If saving a deposit is proving difficult, all is not lost. There may still be options available, including Co-Ownership, Springboard or family-assisted mortgages, and other government-backed schemes.
What help is available for first-time buyers in Northern Ireland?
Northern Ireland has some options that aren’t always available elsewhere in the UK. One of the best-known is Co-Ownership, which allows you to buy a share of a property and pay rent on the remaining portion, with the option to buy more over time.
Not every scheme suits every buyer, but with the right guidance, these options can be a practical route onto the property ladder.

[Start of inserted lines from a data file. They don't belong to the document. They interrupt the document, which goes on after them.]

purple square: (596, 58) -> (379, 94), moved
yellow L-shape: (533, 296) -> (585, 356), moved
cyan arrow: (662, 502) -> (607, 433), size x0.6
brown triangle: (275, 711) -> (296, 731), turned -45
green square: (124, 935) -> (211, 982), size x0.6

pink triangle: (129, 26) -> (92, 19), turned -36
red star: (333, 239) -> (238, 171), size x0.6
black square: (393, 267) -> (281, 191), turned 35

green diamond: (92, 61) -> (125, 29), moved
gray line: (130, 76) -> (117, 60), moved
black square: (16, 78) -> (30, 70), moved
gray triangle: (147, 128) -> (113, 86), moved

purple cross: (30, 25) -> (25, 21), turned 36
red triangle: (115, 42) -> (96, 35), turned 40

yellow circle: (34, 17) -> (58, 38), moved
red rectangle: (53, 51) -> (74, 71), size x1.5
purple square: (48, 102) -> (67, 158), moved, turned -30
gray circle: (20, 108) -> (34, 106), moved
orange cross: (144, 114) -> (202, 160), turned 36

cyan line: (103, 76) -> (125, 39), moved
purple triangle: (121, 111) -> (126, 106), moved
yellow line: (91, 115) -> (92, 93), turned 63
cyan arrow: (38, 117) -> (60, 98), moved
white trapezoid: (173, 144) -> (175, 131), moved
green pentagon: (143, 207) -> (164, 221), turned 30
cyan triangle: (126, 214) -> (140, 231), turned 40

How much will my mortgage repayments be?
Your repayments are determined by the amount you borrow, the rate you secure, and the term of your mortgage. Traditionally, many mortgages were taken over 25 years, but some lenders allow terms of up to 35 years, which can reduce the monthly cost.
Shorter term
Higher monthly payments, but you usually pay less interest overall and repay the mortgage sooner.
Longer term
Lower monthly payments, but you’ll typically pay more interest over time, increasing the total amount repayable.
Many first-time buyers choose a longer term initially to ease financial pressure, then reduce the term later when their circumstances improve — for example, when a fixed rate ends.
What does the first-time buyer mortgage process look like?
While every case is different, the process usually follows a clear set of steps. Having a Decision in Principle in place early can make the process smoother and shows estate agents that you’re serious.
- Initial discussion to understand your circumstances.
- Decision in Principle (to confirm how much you can borrow).
- Finding a property and making an offer.
- Submitting a full mortgage application.
- Valuation and underwriting.
- Receiving a formal mortgage offer.
- Legal work and completion.
Why use a mortgage broker as a first-time buyer?
As a first-time buyer, the choices can feel overwhelming. A mortgage broker helps you cut through the noise, understand what’s realistic, and choose a lender whose criteria suits you.
- Searches across a wide range of lenders.
- Matches your circumstances to lender criteria.
- Helps avoid unnecessary declines and wasted applications.
- Guides you through every step of the process.
Our advice is free, with no obligation, and designed to make your first purchase as straightforward as possible.